(SUPPLIED ENTRIES begins)

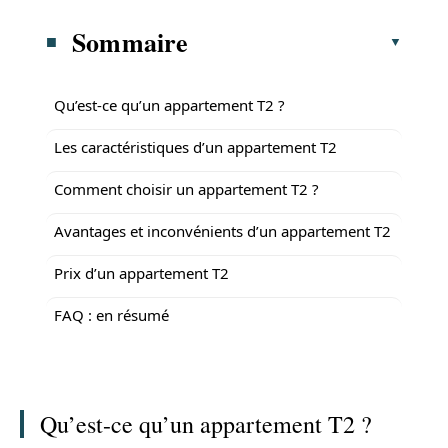
Sommaire
Qu’est-ce qu’un appartement T2 ?
Les caractéristiques d’un appartement T2
Comment choisir un appartement T2 ?
Avantages et inconvénients d’un appartement T2
Prix d’un appartement T2
FAQ : en résumé
Qu’est-ce qu’un appartement T2 ?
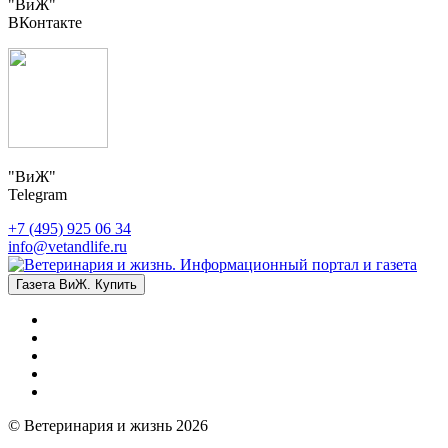
"ВиЖ"
ВКонтакте
"ВиЖ"
Telegram
+7 (495) 925 06 34
info@vetandlife.ru
Газета ВиЖ. Купить
© Ветеринария и жизнь 2026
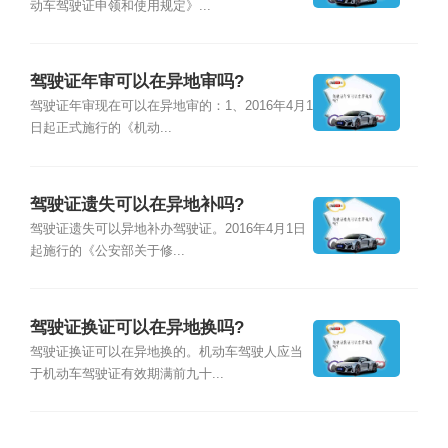
动车驾驶证申领和使用规定》...
驾驶证年审可以在异地审吗?
驾驶证年审现在可以在异地审的：1、2016年4月1
日起正式施行的《机动...
驾驶证遗失可以在异地补吗?
驾驶证遗失可以异地补办驾驶证。2016年4月1日
起施行的《公安部关于修...
驾驶证换证可以在异地换吗?
驾驶证换证可以在异地换的。机动车驾驶人应当
于机动车驾驶证有效期满前九十...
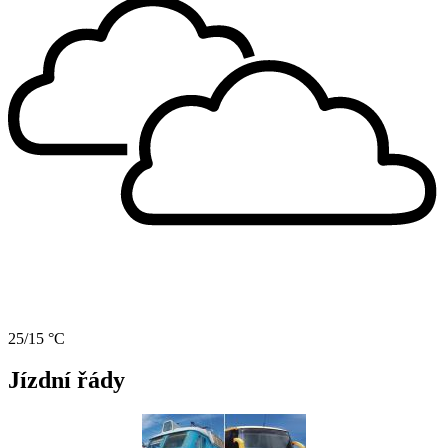
25/15 °C
Jízdní řády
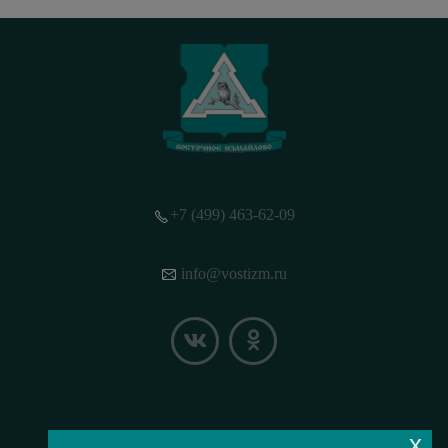
+7 (499) 463-62-09
info@vostizm.ru
x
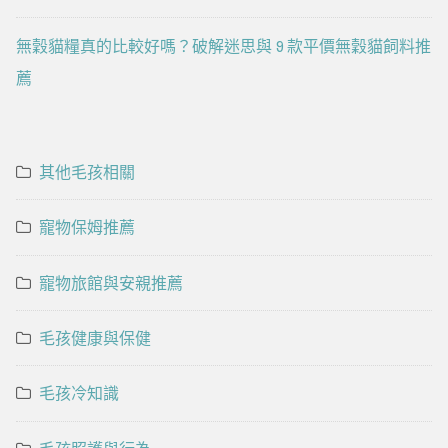
無穀貓糧真的比較好嗎？破解迷思與 9 款平價無穀貓飼料推
薦
其他毛孩相關
寵物保姆推薦
寵物旅館與安親推薦
毛孩健康與保健
毛孩冷知識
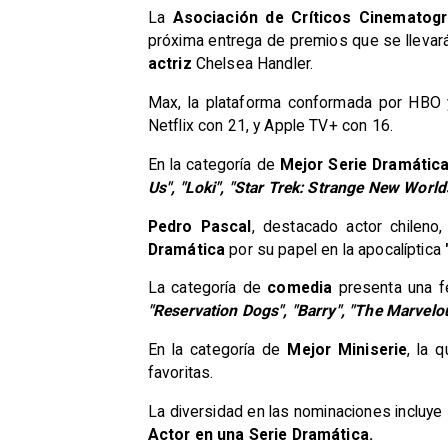
La
Asociación de Críticos Cinematogr
próxima entrega de premios que se llevar
actriz
Chelsea Handler.
Max, la plataforma conformada por HBO y 
Netflix con 21, y Apple TV+ con 16.
En la categoría de
Mejor Serie Dramátic
Us", "Loki", "Star Trek: Strange New Worl
Pedro Pascal
, destacado actor chileno,
Dramática
por su papel en la apocalíptica
La categoría de
comedia
presenta una 
"Reservation Dogs", "Barry", "The Marvelo
En la categoría de
Mejor Miniserie
, la 
favoritas.
La diversidad en las nominaciones incluye
Actor en una Serie Dramática.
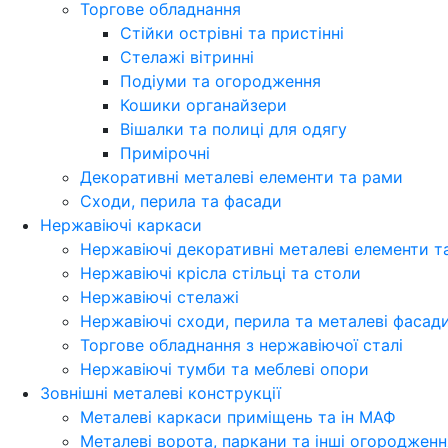
Торгове обладнання
Стійки острівні та пристінні
Стелажі вітринні
Подіуми та огородження
Кошики органайзери
Вішалки та полиці для одягу
Примірочні
Декоративні металеві елементи та рами
Сходи, перила та фасади
Нержавіючі каркаси
Нержавіючі декоративні металеві елементи т
Нержавіючі крісла стільці та столи
Нержавіючі стелажі
Нержавіючі сходи, перила та металеві фасад
Торгове обладнання з нержавіючої сталі
Нержавіючі тумби та меблеві опори
Зовнішні металеві конструкції
Металеві каркаси приміщень та ін МАФ
Металеві ворота, паркани та інші огородженн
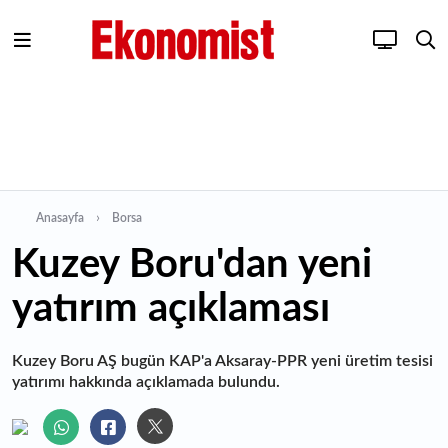
Anasayfa
Borsa
Kuzey Boru'dan yeni
yatırım açıklaması
Kuzey Boru AŞ bugün KAP'a Aksaray-PPR yeni üretim tesisi
yatırımı hakkında açıklamada bulundu.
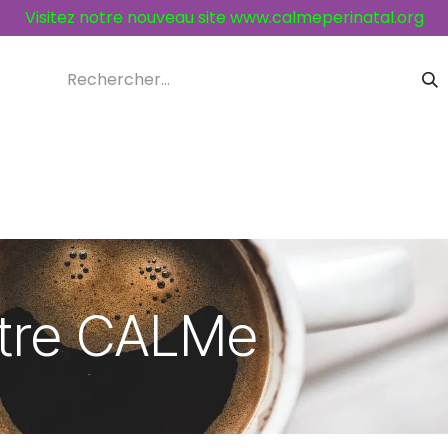
Visitez notre nouveau site
www.calmeperinatal.org
ices et activités
Contacts
ntre CALMe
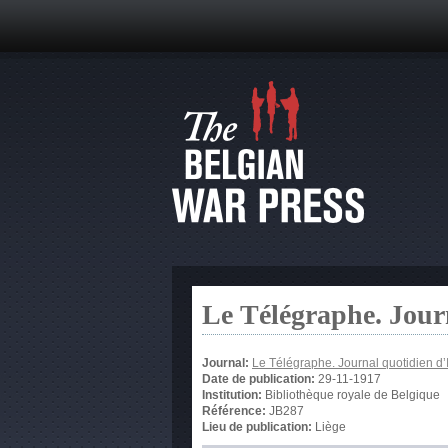
Le Télégraphe. Jour
Journal:
Le Télégraphe. Journal quotidien d’
Date de publication:
29-11-1917
Institution:
Bibliothèque royale de Belgique
Référence:
JB287
Lieu de publication:
Liège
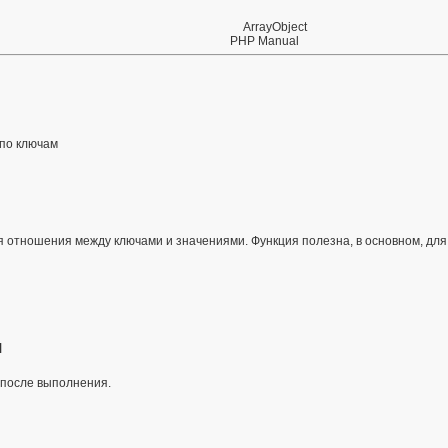
ArrayObject
PHP Manual
 по ключам
я отношения между ключами и значениями. Функция полезна, в основном, дл
я
 после выполнения.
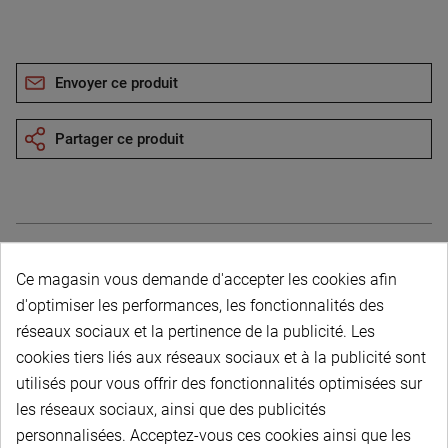
Envoyer ce produit
Partager ce produit
Ce magasin vous demande d'accepter les cookies afin
Description du produit
d'optimiser les performances, les fonctionnalités des
réseaux sociaux et la pertinence de la publicité. Les
cookies tiers liés aux réseaux sociaux et à la publicité sont
utilisés pour vous offrir des fonctionnalités optimisées sur
les réseaux sociaux, ainsi que des publicités
personnalisées. Acceptez-vous ces cookies ainsi que les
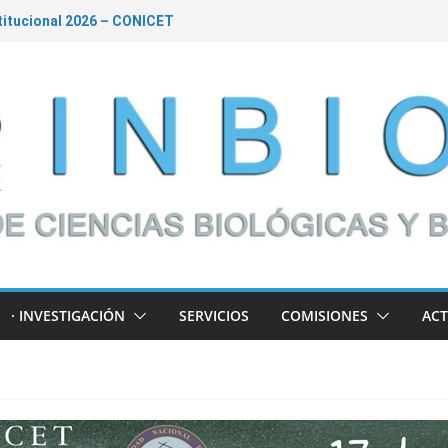
| Charla abierta a la comunidad
itucional 2026 – CONICET
ms – Convocatoria de Subsidios a la
026 – Financiamiento de Proyectos
orte al desarrollo de políticas públicas
· INVESTIGACIÓN
SERVICIOS
COMISIONES
ACT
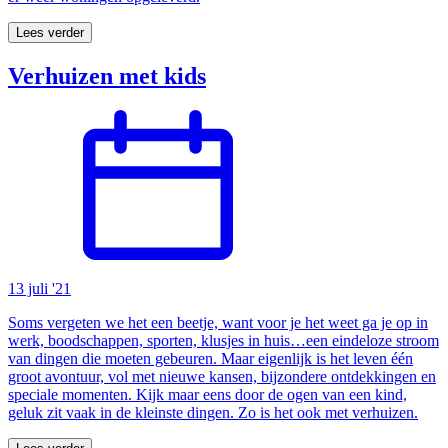
Lees verder
Verhuizen met kids
13 juli '21
Soms vergeten we het een beetje, want voor je het weet ga je op in
werk, boodschappen, sporten, klusjes in huis…een eindeloze stroom
van dingen die moeten gebeuren. Maar eigenlijk is het leven één
groot avontuur, vol met nieuwe kansen, bijzondere ontdekkingen en
speciale momenten. Kijk maar eens door de ogen van een kind,
geluk zit vaak in de kleinste dingen. Zo is het ook met verhuizen.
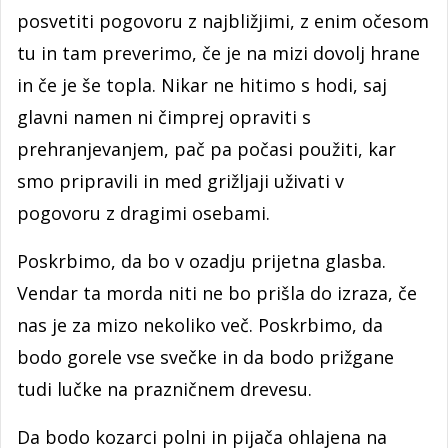
posvetiti pogovoru z najbližjimi, z enim očesom
tu in tam preverimo, če je na mizi dovolj hrane
in če je še topla. Nikar ne hitimo s hodi, saj
glavni namen ni čimprej opraviti s
prehranjevanjem, pač pa počasi použiti, kar
smo pripravili in med grižljaji uživati v
pogovoru z dragimi osebami.
Poskrbimo, da bo v ozadju prijetna glasba.
Vendar ta morda niti ne bo prišla do izraza, če
nas je za mizo nekoliko več. Poskrbimo, da
bodo gorele vse svečke in da bodo prižgane
tudi lučke na prazničnem drevesu.
Da bodo kozarci polni in pijača ohlajena na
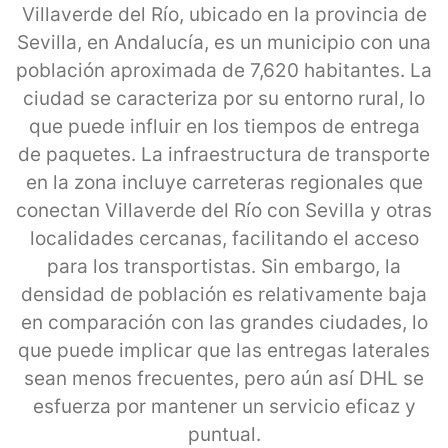
Villaverde del Río, ubicado en la provincia de
Sevilla, en Andalucía, es un municipio con una
población aproximada de 7,620 habitantes. La
ciudad se caracteriza por su entorno rural, lo
que puede influir en los tiempos de entrega
de paquetes. La infraestructura de transporte
en la zona incluye carreteras regionales que
conectan Villaverde del Río con Sevilla y otras
localidades cercanas, facilitando el acceso
para los transportistas. Sin embargo, la
densidad de población es relativamente baja
en comparación con las grandes ciudades, lo
que puede implicar que las entregas laterales
sean menos frecuentes, pero aún así DHL se
esfuerza por mantener un servicio eficaz y
puntual.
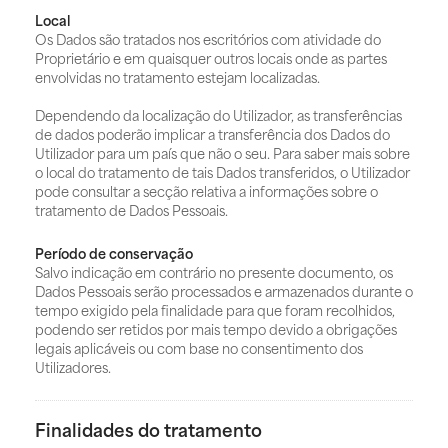
Local
Os Dados são tratados nos escritórios com atividade do
Proprietário e em quaisquer outros locais onde as partes
envolvidas no tratamento estejam localizadas.
Dependendo da localização do Utilizador, as transferências
de dados poderão implicar a transferência dos Dados do
Utilizador para um país que não o seu. Para saber mais sobre
o local do tratamento de tais Dados transferidos, o Utilizador
pode consultar a secção relativa a informações sobre o
tratamento de Dados Pessoais.
Período de conservação
Salvo indicação em contrário no presente documento, os
Dados Pessoais serão processados e armazenados durante o
tempo exigido pela finalidade para que foram recolhidos,
podendo ser retidos por mais tempo devido a obrigações
legais aplicáveis ou com base no consentimento dos
Utilizadores.
Finalidades do tratamento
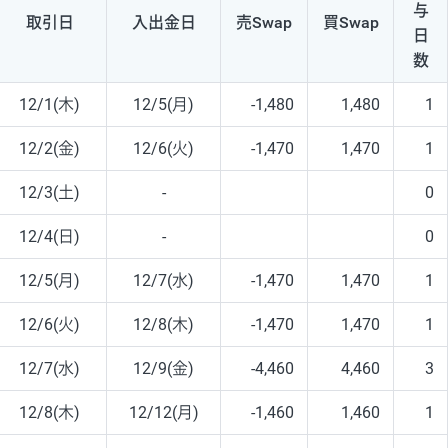
与
取引日
入出
金日
売Swap
買Swap
日
数
12/1(木)
12/5(月)
-1,480
1,480
1
12/2(金)
12/6(火)
-1,470
1,470
1
12/3(土)
-
0
12/4(日)
-
0
12/5(月)
12/7(水)
-1,470
1,470
1
12/6(火)
12/8(木)
-1,470
1,470
1
12/7(水)
12/9(金)
-4,460
4,460
3
12/8(木)
12/12(月)
-1,460
1,460
1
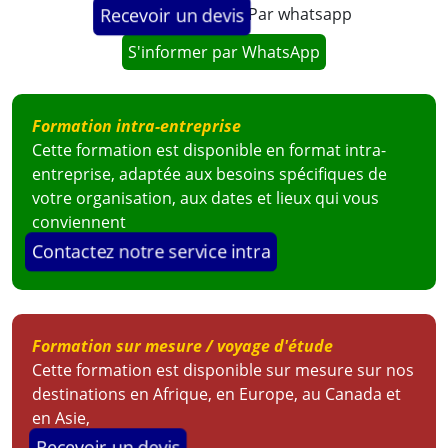
Par whatsapp
Recevoir un devis
S'informer par WhatsApp
Formation intra-entreprise
Cette formation est disponible en format intra-
entreprise, adaptée aux besoins spécifiques de
votre organisation, aux dates et lieux qui vous
conviennent
Contactez notre service intra
Formation sur mesure / voyage d'étude
Cette formation est disponible sur mesure sur nos
destinations en Afrique, en Europe, au Canada et
en Asie,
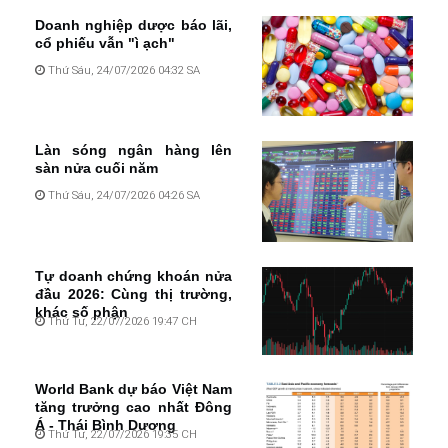
Doanh nghiệp dược báo lãi,
cổ phiếu vẫn "ì ạch"
Thứ Sáu, 24/07/2026 04:32 SA
Làn sóng ngân hàng lên
sàn nửa cuối năm
Thứ Sáu, 24/07/2026 04:26 SA
Tự doanh chứng khoán nửa
đầu 2026: Cùng thị trường,
khác số phận
Thứ Tư, 22/07/2026 19:47 CH
World Bank dự báo Việt Nam
tăng trưởng cao nhất Đông
Á - Thái Bình Dương
Thứ Tư, 22/07/2026 19:35 CH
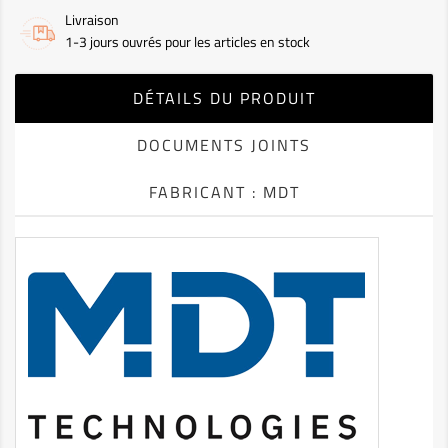
Livraison
1-3 jours ouvrés pour les articles en stock
DÉTAILS DU PRODUIT
DOCUMENTS JOINTS
FABRICANT : MDT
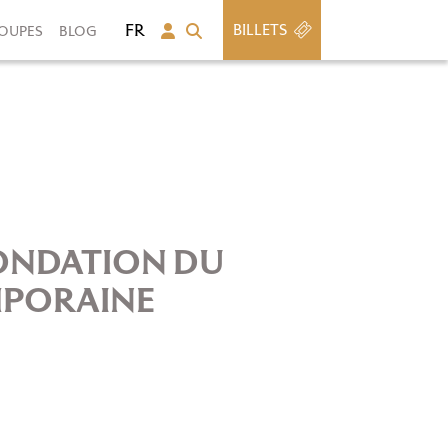
BILLETS
OUPES
BLOG
FONDATION DU
MPORAINE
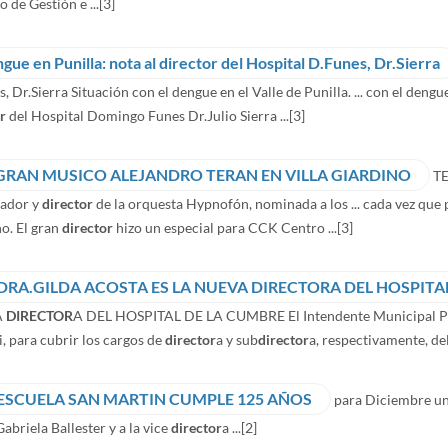
o de Gestión e ...
[3]
gue en Punilla: nota al director del Hospital D.Funes, Dr.Sierra
, Dr.Sierra Situación con el dengue en el Valle de Punilla. ... con el dengu
r
del Hospital Domingo Funes Dr.Julio Sierra ...
[3]
 GRAN MUSICO ALEJANDRO TERAN EN VILLA GIARDINO
TE
dador y
director
de la orquesta Hypnofón, nominada a los ... cada vez que
o. El gran
director
hizo un especial para CCK Centro ...
[3]
 DRA.GILDA ACOSTA ES LA NUEVA DIRECTORA DEL HOSPITA
A
DIRECTOR
A DEL HOSPITAL DE LA CUMBRE El Intendente Municipal Pablo 
i, para cubrir los cargos de
director
a y sub
director
a, respectivamente, del
 ESCUELA SAN MARTIN CUMPLE 125 AÑOS
para Diciembre una
abriela Ballester y a la vice
director
a ...
[2]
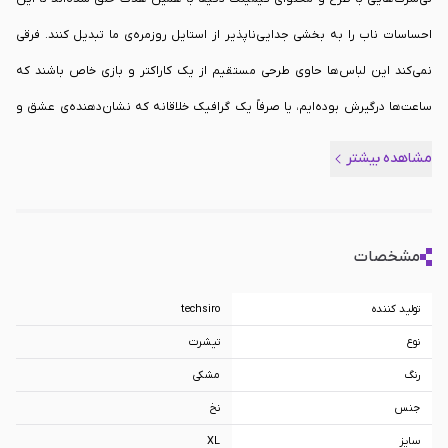
احساسات ناب را به بخشی جدایی‌ناپذیر از استایل روزمره‌ی ما تبدیل کنند. فرقی
نمی‌کند این لباس‌ها حاوی طرحی مستقیم از یک کاراکتر و بازی خاص باشند که
ساعت‌ها درگیرش بوده‌ایم، یا صرفاً یک گرافیک خلاقانه که نشان‌دهنده‌ی عشق و
ارادت خالصانه‌ی ما به تمام این جهان دیجیتال و دوست‌داشتنی است؛ در هر صورت،
مشاهده بیشتر
این تی‌شرت‌ها پلی میان ما و رویاهایمان هستند. تیشرت گیمینگ طرح Game
Over Skeleton - مشکی سایز XL از دسته
پوشاک گیمینگ
، انتخابی بی‌نظیر برای
کسانی محسوب می‌شوند که می‌خواهند فراتر از یک سرگرمی ساده، دنیای ویدیوگیم
مشخصات
را به عنوان بخشی از سبک زندگی‌شان به آغوش بکشند و با افتخار آن را به تن کنند.
تولید کننده
techsiro
نوع
تیشرت
رنگ
مشکی
جنس
نخ
سایز
XL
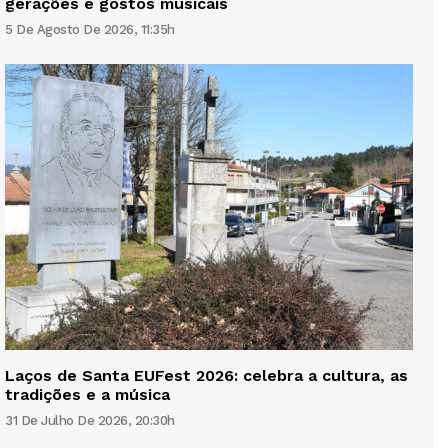
gerações e gostos musicais
5 De Agosto De 2026, 11:35h
Laços de Santa EUFest 2026: celebra a cultura, as
tradições e a música
31 De Julho De 2026, 20:30h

(SUPPLIED ENTRIES ends)

-- WORK ITEM --
Look through the data above and report every line in which "перила" appears.

-- ANSWER BELOW --
Сходи, перила та фасади
Нержавіючі сходи, перила та металеві фасад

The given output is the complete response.